Allerdings soll die Konzeptionsphase nicht überall gleichzeitig stattfinden. Sie wird auf die letzten beiden Ferienwochen aufgeteilt. Eltern, die in dieser Zeit Betreuung benötigen, sollen einen Platz an einem nahegelegenen Standort erhalten.
Die Opposition reagierte zurückhaltend auf die Pläne. Die Grünen bezeichneten die zugrunde liegende Umfrage als unnötig, weil die Probleme schon lange bekannt seien. Positiv sei jedoch, dass mit der geplanten sprachlichen Durchmischung eine langjährige Forderung der Partei aufgegriffen werde.
"Die Neos können mit dieser Ankündigung jedoch nicht von ihrem jahrelangen Managementversagen in der Sprachförderung ablenken.

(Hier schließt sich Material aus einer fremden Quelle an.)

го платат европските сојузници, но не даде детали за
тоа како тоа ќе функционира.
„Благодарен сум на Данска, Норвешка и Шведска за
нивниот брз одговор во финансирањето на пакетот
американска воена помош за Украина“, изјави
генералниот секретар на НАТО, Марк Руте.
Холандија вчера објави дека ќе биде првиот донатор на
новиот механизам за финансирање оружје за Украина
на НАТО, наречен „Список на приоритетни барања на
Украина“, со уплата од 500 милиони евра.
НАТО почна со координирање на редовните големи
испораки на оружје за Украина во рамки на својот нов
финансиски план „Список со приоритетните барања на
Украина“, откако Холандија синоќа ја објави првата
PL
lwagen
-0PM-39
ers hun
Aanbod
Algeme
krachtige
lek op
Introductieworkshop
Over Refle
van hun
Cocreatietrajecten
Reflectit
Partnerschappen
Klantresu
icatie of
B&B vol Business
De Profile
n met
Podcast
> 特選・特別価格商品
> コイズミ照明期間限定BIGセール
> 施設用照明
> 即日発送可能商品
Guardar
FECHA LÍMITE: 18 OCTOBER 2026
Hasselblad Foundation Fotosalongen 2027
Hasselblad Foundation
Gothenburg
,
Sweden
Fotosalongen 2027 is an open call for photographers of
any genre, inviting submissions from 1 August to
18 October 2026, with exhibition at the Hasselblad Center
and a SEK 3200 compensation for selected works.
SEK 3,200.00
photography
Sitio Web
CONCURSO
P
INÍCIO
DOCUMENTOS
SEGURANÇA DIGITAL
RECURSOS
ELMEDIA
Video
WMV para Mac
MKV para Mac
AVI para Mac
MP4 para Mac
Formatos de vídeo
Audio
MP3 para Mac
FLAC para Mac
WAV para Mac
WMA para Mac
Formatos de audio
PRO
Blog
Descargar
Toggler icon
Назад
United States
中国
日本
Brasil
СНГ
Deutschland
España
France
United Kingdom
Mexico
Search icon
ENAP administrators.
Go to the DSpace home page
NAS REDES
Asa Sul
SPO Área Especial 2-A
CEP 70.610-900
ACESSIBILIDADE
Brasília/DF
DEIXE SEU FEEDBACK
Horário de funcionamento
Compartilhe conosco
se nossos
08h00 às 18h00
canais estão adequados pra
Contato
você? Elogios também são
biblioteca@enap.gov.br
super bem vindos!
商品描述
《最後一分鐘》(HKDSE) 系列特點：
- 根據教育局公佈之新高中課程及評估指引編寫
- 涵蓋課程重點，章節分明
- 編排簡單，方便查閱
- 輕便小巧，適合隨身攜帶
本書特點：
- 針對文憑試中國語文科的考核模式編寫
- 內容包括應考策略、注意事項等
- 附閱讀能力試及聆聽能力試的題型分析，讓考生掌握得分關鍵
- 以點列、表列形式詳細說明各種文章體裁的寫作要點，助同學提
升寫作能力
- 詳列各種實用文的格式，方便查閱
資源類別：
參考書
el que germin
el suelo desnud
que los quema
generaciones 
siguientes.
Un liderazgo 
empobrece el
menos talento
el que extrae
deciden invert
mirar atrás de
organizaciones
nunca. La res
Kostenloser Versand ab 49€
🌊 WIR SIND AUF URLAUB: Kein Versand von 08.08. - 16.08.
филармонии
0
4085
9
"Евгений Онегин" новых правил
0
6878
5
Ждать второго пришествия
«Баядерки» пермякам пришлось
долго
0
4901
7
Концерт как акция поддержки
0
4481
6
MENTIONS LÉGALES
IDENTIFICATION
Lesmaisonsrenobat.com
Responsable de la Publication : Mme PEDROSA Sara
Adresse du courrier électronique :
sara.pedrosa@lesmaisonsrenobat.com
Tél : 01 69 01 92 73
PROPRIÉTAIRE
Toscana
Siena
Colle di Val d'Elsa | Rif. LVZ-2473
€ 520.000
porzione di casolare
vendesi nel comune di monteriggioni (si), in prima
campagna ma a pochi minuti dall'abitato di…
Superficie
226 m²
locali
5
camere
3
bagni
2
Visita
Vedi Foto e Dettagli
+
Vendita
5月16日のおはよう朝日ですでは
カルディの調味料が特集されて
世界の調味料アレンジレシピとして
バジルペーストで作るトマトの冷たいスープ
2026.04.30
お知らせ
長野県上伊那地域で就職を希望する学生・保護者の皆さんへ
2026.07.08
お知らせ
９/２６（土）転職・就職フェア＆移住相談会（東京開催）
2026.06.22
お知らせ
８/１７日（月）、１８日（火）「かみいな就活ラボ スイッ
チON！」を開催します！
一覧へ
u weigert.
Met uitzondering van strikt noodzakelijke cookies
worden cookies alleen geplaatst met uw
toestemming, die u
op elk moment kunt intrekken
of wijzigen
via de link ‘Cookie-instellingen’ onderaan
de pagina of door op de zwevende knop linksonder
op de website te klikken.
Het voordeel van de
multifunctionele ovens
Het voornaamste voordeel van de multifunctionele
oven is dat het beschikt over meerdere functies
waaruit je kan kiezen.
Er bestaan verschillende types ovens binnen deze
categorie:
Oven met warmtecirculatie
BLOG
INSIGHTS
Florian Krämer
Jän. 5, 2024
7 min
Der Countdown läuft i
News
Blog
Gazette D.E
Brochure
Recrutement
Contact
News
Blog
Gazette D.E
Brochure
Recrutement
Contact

Fast die Hälfte der Kindergärten mit entsprechendem Bedarf bekommt in Wien keine Deutschförderung. Die rot-pinke Stadtregierung hatte 2020 das Ziel, die Anzahl der Sprachförderkräfte auf 500 zu erhöhen, sechs Jahre später sind es nur 306 Vollzeit-Sprachförderkräfte. Die Neos haben auch hier ihr Ziel krachend verfehlt“, kritisieren die Grünen Bildungssprecher Julia Malle und Felix Stadler.
Auch die Wiener ÖVP übte Kritik. Kleinere Gruppen, die Auflösung von Sprachclustern und eine stärkere Einbindung der Eltern seien wichtige Maßnahmen, hätten aber bereits deutlich früher umgesetzt werden müssen, so Landesparteiobmann Markus Figl und Bildungssprecher sowie Klubobmann Harald Zierfuß.
Die Realität sei, dass jedes Jahr tausende Kinder mit unzureichenden Deutschkenntnissen in die Schule kommen: "Wien braucht vor allem verpflichtende Sprachstandserhebungen für alle Dreijährigen, eine ganztägige Kindergartenpflicht für alle Kinder mit Deutschförderbedarf, deutlich mehr Deutschförderkräfte und endlich ernsthafte Kontrollen in den Kindergärten", erklären Figl und Zierfuß.